Disclaimer: Some parts of this repository have been replaced by coma. While coma does not offer the full image scraping capabilities of Scrapy yet, it provides additional features and greater flexibility. Additionally, coma is written in Rust, making it more robust compared to Scrapy, which has become increasingly difficult to maintain.
Scrapy is a Python script that allows you to scrape every image of a website. The script automatically finds other links and follows them following some rules.
This works pretty well, but not on every website, as each website handles images in a different way. Additionally, there are better tools already available, and I have already spent enough time trying to adapt this for every website. Therefore, I will no longer provide extensive support for this tool.

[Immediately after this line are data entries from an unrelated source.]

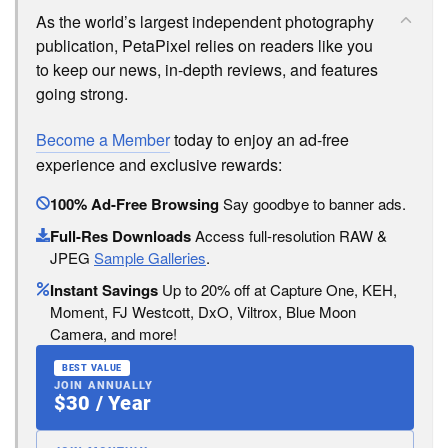
As the world’s largest independent photography
publication, PetaPixel relies on readers like you
to keep our news, in-depth reviews, and features
going strong.
Become a Member
today to enjoy an ad-free
experience and exclusive rewards:
100% Ad-Free Browsing
Say goodbye to banner ads.
Full-Res Downloads
Access full-resolution RAW &
JPEG
Sample Galleries
.
Instant Savings
Up to 20% off at Capture One, KEH,
Moment, FJ Westcott, DxO, Viltrox, Blue Moon
Camera, and more!
BEST VALUE
JOIN ANNUALLY
$30 / Year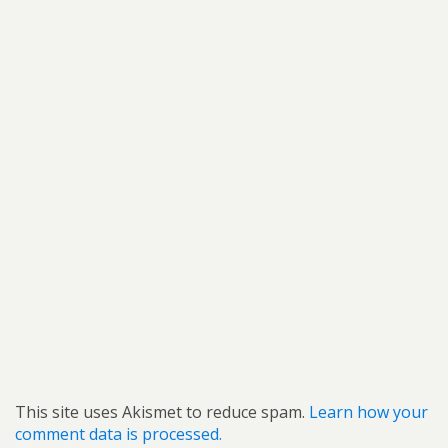
This site uses Akismet to reduce spam.
Learn how your
comment data is processed.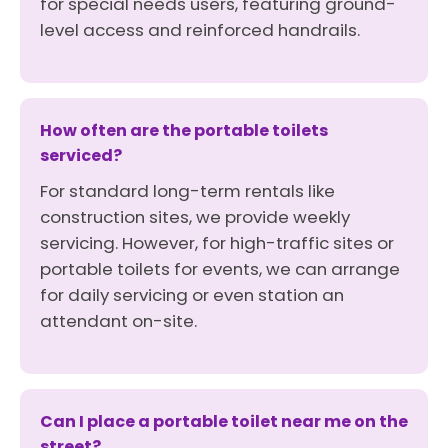
for special needs users, featuring ground-
level access and reinforced handrails.
How often are the portable toilets
serviced?
For standard long-term rentals like
construction sites, we provide weekly
servicing. However, for high-traffic sites or
portable toilets for events, we can arrange
for daily servicing or even station an
attendant on-site.
Can I place a portable toilet near me on the
street?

To install Scrapy, run the following command in a terminal:
git clone https://github.com/NoahFraiture/scrapy.git
chmod +x spider.py
To use Scrapy, simply run the following command:
./spider.py <url>
Where is the URL of the website you want to scrape.

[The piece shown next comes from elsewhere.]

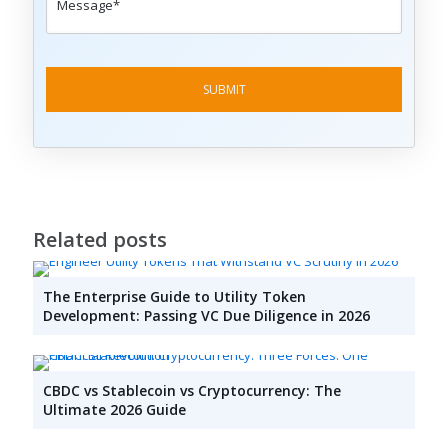
Related posts
The Enterprise Guide to Utility Token
Development: Passing VC Due Diligence in 2026
CBDC vs Stablecoin vs Cryptocurrency: The
Ultimate 2026 Guide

Scrapy has a number of options that you can use to control its behavior. These options are listed below:
- --upper: Upper bound for the URLs to crawl (default: None)
- --overwrite: Whether to overwrite existing files (default: False)
- --depth: Depth of the crawl. Stop at 0. Use -1 to crawl all the website until the upper bound (default: 1)
- --domain: Depth to include links from other domains (default: 0)
- --hierarchy: Create sub directories (default: False)
- --verbose: Create log file on the driver (default: False)
- --ignored: List of ignored urls separated by a comma. You can add * at the end of the url to ignore all the sub urls (default: "")
- --timer: Timer in seconds to wait at every page (default: 2)
- --name: Name of the folder to save the images (default: None)
- --limit: Limit of images to download (default: -1)
- --extension: List of extension as string of the images to download. Ignore others (default: "jpg gif")
- --scroll: Scroll down the page to load more images (default: 0)
- --timeout: Timeout in seconds for the connection (default: 0)
- --connection: Timer in seconds to wait at the first connection (default: 0)
- --pound: Pound says if pound (#) are important. (default: False)
To scrape all images of a specific page, you would run the following command:
./spider.py https://example.com/page
To scrape 20 gifs from the website https://example.com, you would run the following command:
./spider.py https://example.com --limit 20 --depth -1 --name example --connection 10 --extension gif
Scrapy is cool, you should use it. I hesitated to name it spider, so the main file is spider but it could change in the future.